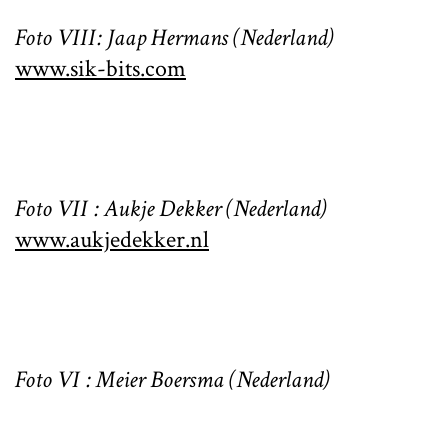
Foto VIII: Jaap Hermans (Nederland)
www.sik-bits.com
Foto VII : Aukje Dekker (Nederland)
www.aukjedekker.nl
Foto VI : Meier Boersma (Nederland)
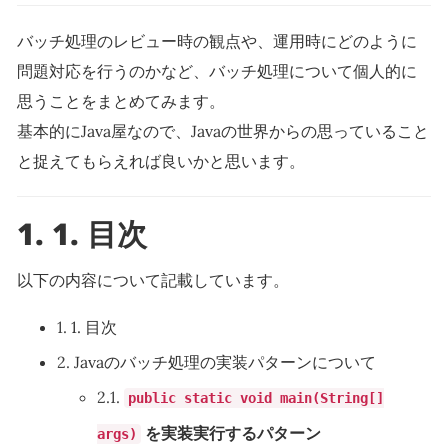
バッチ処理のレビュー時の観点や、運用時にどのように
問題対応を行うのかなど、バッチ処理について個人的に
思うことをまとめてみます。
基本的にJava屋なので、Javaの世界からの思っていること
と捉えてもらえれば良いかと思います。
1.
1. 目次
以下の内容について記載しています。
1.
1. 目次
2.
Javaのバッチ処理の実装パターンについて
2.1.
public static void main(String[]
を実装実行するパターン
args)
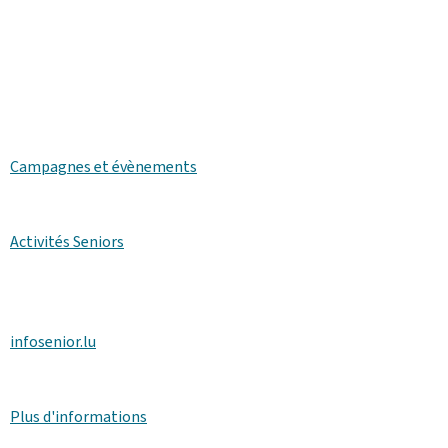
Campagnes et évènements
Activités Seniors
infosenior.lu
Plus d'informations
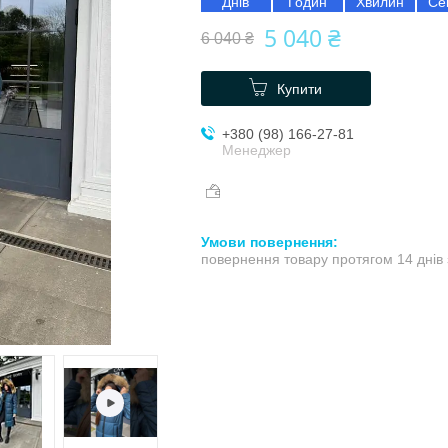
Днів
Годин
Хвилин
Се
5 040 ₴
6 040 ₴
Купити
+380 (98) 166-27-81
Менеджер
повернення товару протягом 14 днів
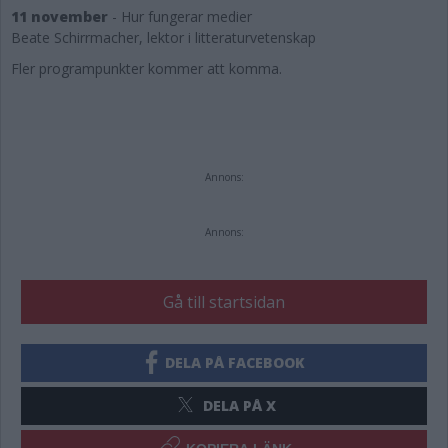
11 november
-
Hur fungerar medier
Beate Schirrmacher, lektor i litteraturvetenskap
Fler programpunkter kommer att komma.
Annons:
Annons:
Gå till startsidan
DELA PÅ FACEBOOK
DELA PÅ X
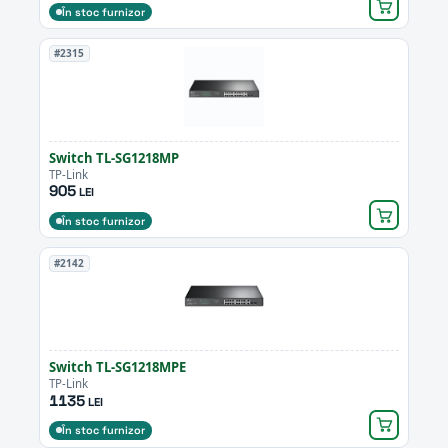
În stoc furnizor
#2315
Switch TL-SG1218MP
TP-Link
905
LEI
În stoc furnizor
#2142
Switch TL-SG1218MPE
TP-Link
1135
LEI
În stoc furnizor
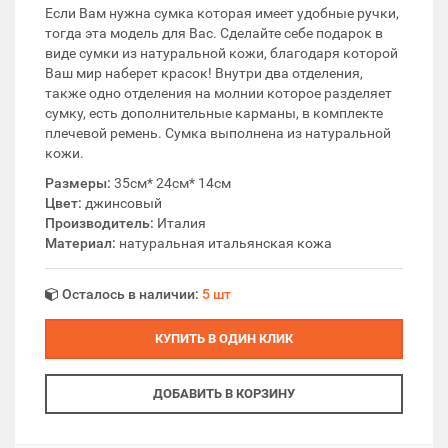
Если Вам нужна сумка которая имеет удобные ручки,
тогда эта модель для Вас. Сделайте себе подарок в
виде сумки из натуральной кожи, благодаря которой
Ваш мир наберет красок! Внутри два отделения,
также одно отделения на молнии которое разделяет
сумку, есть дополнительные карманы, в комплекте
плечевой ремень. Сумка выполнена из натуральной
кожи.
Размеры:
35см* 24см* 14см
Цвет:
джинсовый
Производитель:
Италия
Материал:
натуральная итальянская кожа
Осталось в наличии:
5 шт
КУПИТЬ В ОДИН КЛИК
ДОБАВИТЬ В КОРЗИНУ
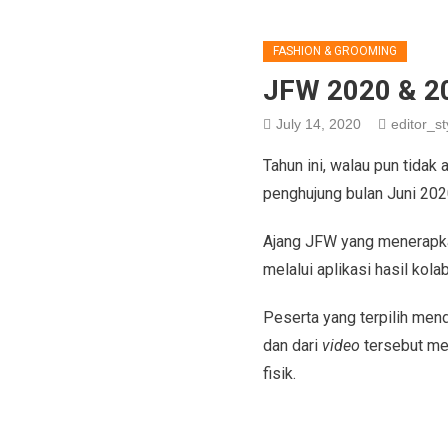
FASHION & GROOMING
JFW 2020 & 20
July 14, 2020
editor_st
Tahun ini, walau pun tidak
penghujung bulan Juni 202
Ajang JFW yang menerapka
melalui aplikasi hasil kol
Peserta yang terpilih me
dan dari
video
tersebut men
fisik.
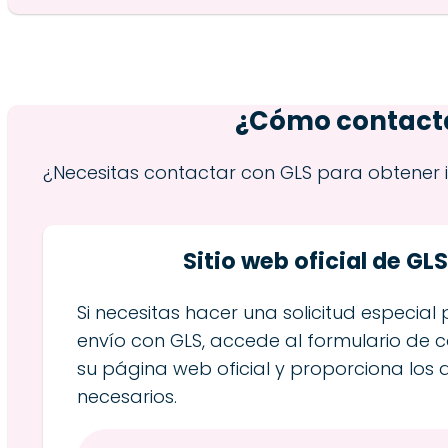
¿Cómo contactar
¿Necesitas contactar con GLS para obtener 
Sitio web oficial de GL
Si necesitas hacer una solicitud especial
envío con GLS, accede al formulario de 
su página web oficial y proporciona los d
necesarios.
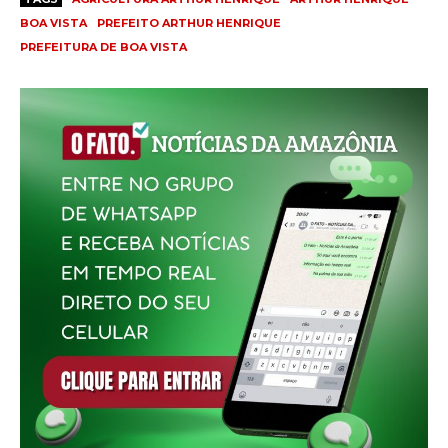
BOA VISTA
PREFEITO ARTHUR HENRIQUE
PREFEITURA DE BOA VISTA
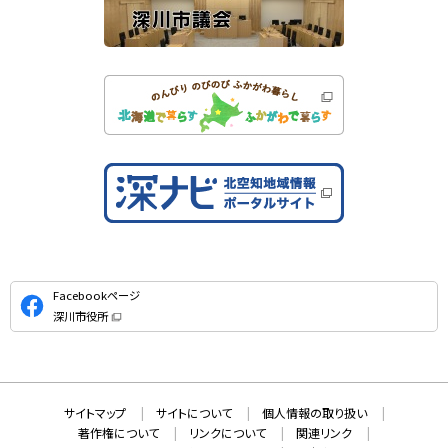
公
Facebookページ
式
深川市役所
S
（
新
N
規
ウ
S
ィ
ン
ド
本
ウ
サ
サイトマップ
サイトについて
個人情報の取り扱い
で
文
開
イ
著作権について
リンクについて
関連リンク
へ
き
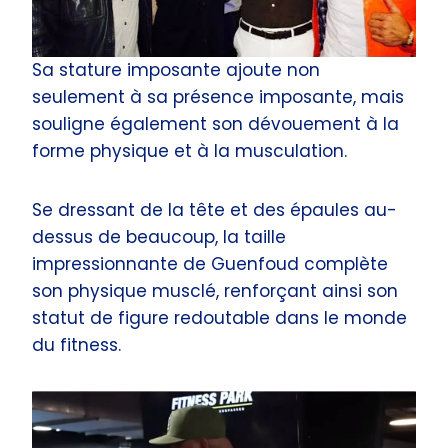
Sa stature imposante ajoute non
seulement à sa présence imposante, mais
souligne également son dévouement à la
forme physique et à la musculation.
Se dressant de la tête et des épaules au-
dessus de beaucoup, la taille
impressionnante de Guenfoud complète
son physique musclé, renforçant ainsi son
statut de figure redoutable dans le monde
du fitness.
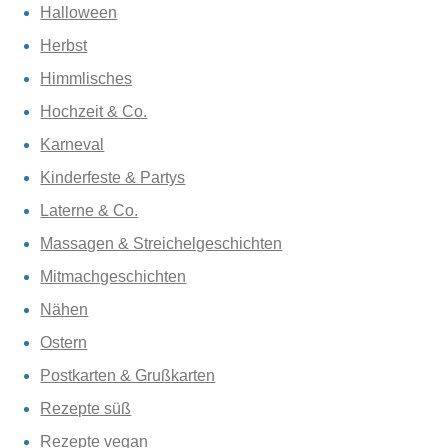
Halloween
Herbst
Himmlisches
Hochzeit & Co.
Karneval
Kinderfeste & Partys
Laterne & Co.
Massagen & Streichelgeschichten
Mitmachgeschichten
Nähen
Ostern
Postkarten & Grußkarten
Rezepte süß
Rezepte vegan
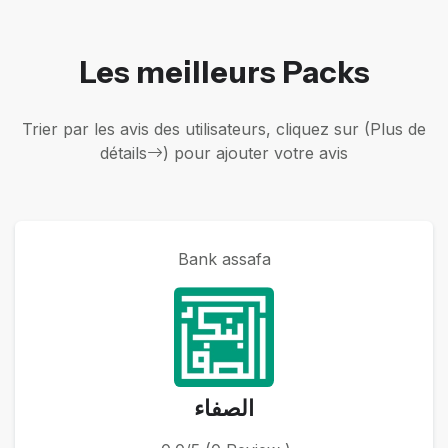
Les meilleurs Packs
Trier par les avis des utilisateurs, cliquez sur (Plus de
détails
) pour ajouter votre avis
Bank assafa
الصفاء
□ □ □ □
→ **Your task**:
Go from the first line of the listing to the line holding "July 14, 2020" and, please, transcribe those lines exactly, both included, with no pictures.

→ **Exercise result**:
Foto VIII: Jaap Hermans (Nederland)
www.sik-bits.com
Foto VII : Aukje Dekker (Nederland)
www.aukjedekker.nl
Foto VI : Meier Boersma (Nederland)
バッチ処理のレビュー時の観点や、運用時にどのように
問題対応を行うのかなど、バッチ処理について個人的に
思うことをまとめてみます。
基本的にJava屋なので、Javaの世界からの思っていること
と捉えてもらえれば良いかと思います。
1.
1. 目次
以下の内容について記載しています。
1.
1. 目次
2.
Javaのバッチ処理の実装パターンについて
2.1.
public static void main(String[]
を実装実行するパターン
args)
Campagnes et évènements
Activités Seniors
infosenior.lu
Plus d'informations
Днів
Годин
Хвилин
Се
5 040 ₴
6 040 ₴
Купити
+380 (98) 166-27-81
Менеджер
повернення товару протягом 14 днів
11 november
-
Hur fungerar medier
Beate Schirrmacher, lektor i litteraturvetenskap
Fler programpunkter kommer att komma.
Annons:
Annons:
Gå till startsidan
DELA PÅ FACEBOOK
DELA PÅ X
În stoc furnizor
#2315
Switch TL-SG1218MP
TP-Link
905
LEI
În stoc furnizor
#2142
Switch TL-SG1218MPE
TP-Link
1135
LEI
În stoc furnizor
Если Вам нужна сумка которая имеет удобные ручки,
тогда эта модель для Вас. Сделайте себе подарок в
виде сумки из натуральной кожи, благодаря которой
Ваш мир наберет красок! Внутри два отделения,
также одно отделения на молнии которое разделяет
сумку, есть дополнительные карманы, в комплекте
плечевой ремень. Сумка выполнена из натуральной
кожи.
Размеры:
35см* 24см* 14см
Цвет:
джинсовый
Производитель:
Италия
Материал:
натуральная итальянская кожа
Осталось в наличии:
5 шт
КУПИТЬ В ОДИН КЛИК
ДОБАВИТЬ В КОРЗИНУ
FASHION & GROOMING
JFW 2020 & 20
July 14, 2020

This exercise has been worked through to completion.